Chacun des principaux Saints incarne d’ailleurs un principe spirituel : Ochun, la générosité et l’amour ; Odolumare, divinité première, distante et sans visage, le principe fondateur du monde ; Orishaoka, maître de l’agriculture,la force de la vie et de la Nature ; Obatala, créateur de la Terre et des êtres humains, la pureté la sagesse et l’intelligence ; Oya et Obba la fidélité féminine (sous une forme plus active pour la première, plus passive pour la seconde) ; Elegba, début et fin de tout, le rôle du hasard. Les croyants à la Santeria se définissent d’ailleurs comme une « communauté spirituelle », dont Nana Bukau, sœur de Yemaya, est censée être la protectrice (ou plus exactement, la « tante »).

La complexité des rites initiatiques et des croyances

L’un des aspects majeurs de la Santeria est le chemin initiatique à travers lequel le croyant va « recevoir » un Orisha (deux : un père et une mère, selon ma guide) et devenir son fils ou sa fille. Il pourra alors accéder au statut de « Santero ». Mais il doit pour cela passer par une longue période (un an environ) de purification, pendant laquelle il doit se soumettre à de multiples rites (port d’habit blancs, abstinence(s), célébrations diverses, pèlerinages, etc.).

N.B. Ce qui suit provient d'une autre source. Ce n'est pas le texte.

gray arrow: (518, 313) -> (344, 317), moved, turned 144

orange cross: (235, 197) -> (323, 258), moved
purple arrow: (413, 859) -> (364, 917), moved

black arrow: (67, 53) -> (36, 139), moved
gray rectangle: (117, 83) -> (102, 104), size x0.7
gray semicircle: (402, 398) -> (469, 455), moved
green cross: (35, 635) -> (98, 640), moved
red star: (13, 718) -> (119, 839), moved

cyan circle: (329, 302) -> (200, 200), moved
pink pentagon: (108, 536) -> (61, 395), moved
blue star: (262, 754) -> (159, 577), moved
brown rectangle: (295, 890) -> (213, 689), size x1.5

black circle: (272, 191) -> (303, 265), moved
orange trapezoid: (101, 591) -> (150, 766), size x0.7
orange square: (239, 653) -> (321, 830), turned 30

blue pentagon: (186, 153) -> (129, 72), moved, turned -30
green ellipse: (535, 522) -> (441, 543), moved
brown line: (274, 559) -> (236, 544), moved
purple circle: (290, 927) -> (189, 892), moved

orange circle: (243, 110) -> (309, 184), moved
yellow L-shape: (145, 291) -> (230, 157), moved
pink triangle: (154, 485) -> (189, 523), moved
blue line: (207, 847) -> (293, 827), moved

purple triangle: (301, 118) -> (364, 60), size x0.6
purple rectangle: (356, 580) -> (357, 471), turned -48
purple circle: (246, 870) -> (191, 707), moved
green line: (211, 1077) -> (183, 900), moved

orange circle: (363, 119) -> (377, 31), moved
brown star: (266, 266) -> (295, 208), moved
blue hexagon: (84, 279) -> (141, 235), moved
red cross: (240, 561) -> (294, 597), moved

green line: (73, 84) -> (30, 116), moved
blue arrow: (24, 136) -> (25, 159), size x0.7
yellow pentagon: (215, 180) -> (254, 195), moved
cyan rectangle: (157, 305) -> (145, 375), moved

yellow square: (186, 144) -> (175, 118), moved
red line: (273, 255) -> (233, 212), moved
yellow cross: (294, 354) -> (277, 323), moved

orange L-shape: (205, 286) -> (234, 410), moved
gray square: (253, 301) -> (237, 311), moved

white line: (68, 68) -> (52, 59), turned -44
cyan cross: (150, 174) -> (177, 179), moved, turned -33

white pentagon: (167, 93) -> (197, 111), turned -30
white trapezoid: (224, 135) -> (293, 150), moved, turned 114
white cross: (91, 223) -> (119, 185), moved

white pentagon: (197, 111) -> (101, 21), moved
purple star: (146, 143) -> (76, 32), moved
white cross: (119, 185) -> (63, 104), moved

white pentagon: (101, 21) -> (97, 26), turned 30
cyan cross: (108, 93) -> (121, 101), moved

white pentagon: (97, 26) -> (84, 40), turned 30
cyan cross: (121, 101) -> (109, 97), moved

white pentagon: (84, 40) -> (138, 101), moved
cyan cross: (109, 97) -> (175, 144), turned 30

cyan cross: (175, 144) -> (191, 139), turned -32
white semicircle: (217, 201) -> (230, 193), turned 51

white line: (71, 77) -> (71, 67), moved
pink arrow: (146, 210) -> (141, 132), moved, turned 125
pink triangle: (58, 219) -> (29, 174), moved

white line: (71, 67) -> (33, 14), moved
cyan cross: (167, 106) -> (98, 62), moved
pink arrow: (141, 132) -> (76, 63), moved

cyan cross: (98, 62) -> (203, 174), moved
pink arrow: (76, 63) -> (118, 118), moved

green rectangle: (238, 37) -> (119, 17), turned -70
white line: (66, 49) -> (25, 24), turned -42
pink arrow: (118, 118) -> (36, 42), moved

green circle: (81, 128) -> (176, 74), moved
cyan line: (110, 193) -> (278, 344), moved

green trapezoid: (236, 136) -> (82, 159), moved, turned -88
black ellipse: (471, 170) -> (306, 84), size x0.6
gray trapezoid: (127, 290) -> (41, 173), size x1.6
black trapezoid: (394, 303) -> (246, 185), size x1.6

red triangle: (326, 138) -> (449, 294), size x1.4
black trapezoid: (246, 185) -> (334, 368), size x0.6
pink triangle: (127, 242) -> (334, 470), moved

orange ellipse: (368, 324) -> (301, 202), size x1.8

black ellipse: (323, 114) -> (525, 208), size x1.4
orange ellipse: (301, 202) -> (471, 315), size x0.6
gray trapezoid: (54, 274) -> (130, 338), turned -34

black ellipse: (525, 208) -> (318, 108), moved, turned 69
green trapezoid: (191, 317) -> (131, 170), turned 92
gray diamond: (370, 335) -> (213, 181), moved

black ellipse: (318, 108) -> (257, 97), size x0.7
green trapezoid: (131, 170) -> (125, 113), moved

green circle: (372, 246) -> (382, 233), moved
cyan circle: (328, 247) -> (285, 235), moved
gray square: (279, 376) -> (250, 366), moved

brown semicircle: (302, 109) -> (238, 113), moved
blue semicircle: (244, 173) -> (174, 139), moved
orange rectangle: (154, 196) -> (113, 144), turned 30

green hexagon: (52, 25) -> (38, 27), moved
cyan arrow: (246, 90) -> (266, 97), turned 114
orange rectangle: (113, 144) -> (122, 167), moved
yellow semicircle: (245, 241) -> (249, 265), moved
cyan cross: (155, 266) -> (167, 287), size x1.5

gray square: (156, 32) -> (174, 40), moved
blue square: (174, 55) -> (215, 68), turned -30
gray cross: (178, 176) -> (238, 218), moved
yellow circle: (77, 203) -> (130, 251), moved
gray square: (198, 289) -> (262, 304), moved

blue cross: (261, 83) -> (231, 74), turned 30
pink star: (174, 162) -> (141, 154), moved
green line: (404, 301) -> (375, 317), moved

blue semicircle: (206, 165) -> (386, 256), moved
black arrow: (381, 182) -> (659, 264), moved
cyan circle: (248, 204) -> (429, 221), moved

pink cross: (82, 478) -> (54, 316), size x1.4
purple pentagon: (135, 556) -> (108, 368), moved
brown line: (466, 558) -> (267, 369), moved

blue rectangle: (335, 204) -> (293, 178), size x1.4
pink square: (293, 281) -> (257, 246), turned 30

Ces rites d’initiation obéissent à des règles complexes, avec des interdits parfois étranges, des cheminements un peu tortueux et des fonctions bien spécifiques attribuées à certains Orishas. Osun la colombe doit être reçue par le nouvel initié à la Santeria avant tout autre saint. Inle, dont Yemaya a coupé la langue pour qu’il ne révèle par les secrets de la divination, ne parle aux hommes qu’à travers elle. Contrairement aux autres Orishas, Obba ne se « reçoit » pas sur la tête, mais sur les épaules.

Il existe également de multiples chemins pour « venir » aux Dieux, liés à la diversité de leurs apparences : on peut ainsi venir à Elegba par 21 chemins ; à Echu – qui est lui-même la partie négative d’Elegba – par 101 chemins.

Fabrice Hatem

[1]Je n’évoquerai pas dans ce texte le rôle central de la danse et des tambours dans les cérémonies religieuses. Ce dernier point n’a en effet pas été abordé en tant que tel lors de ma visite au musée des Orishas.

[2]L’une des principales fonctions d’Ochosi le chasseur est d’ailleurs d’équilibrer ces forces positives et négatives.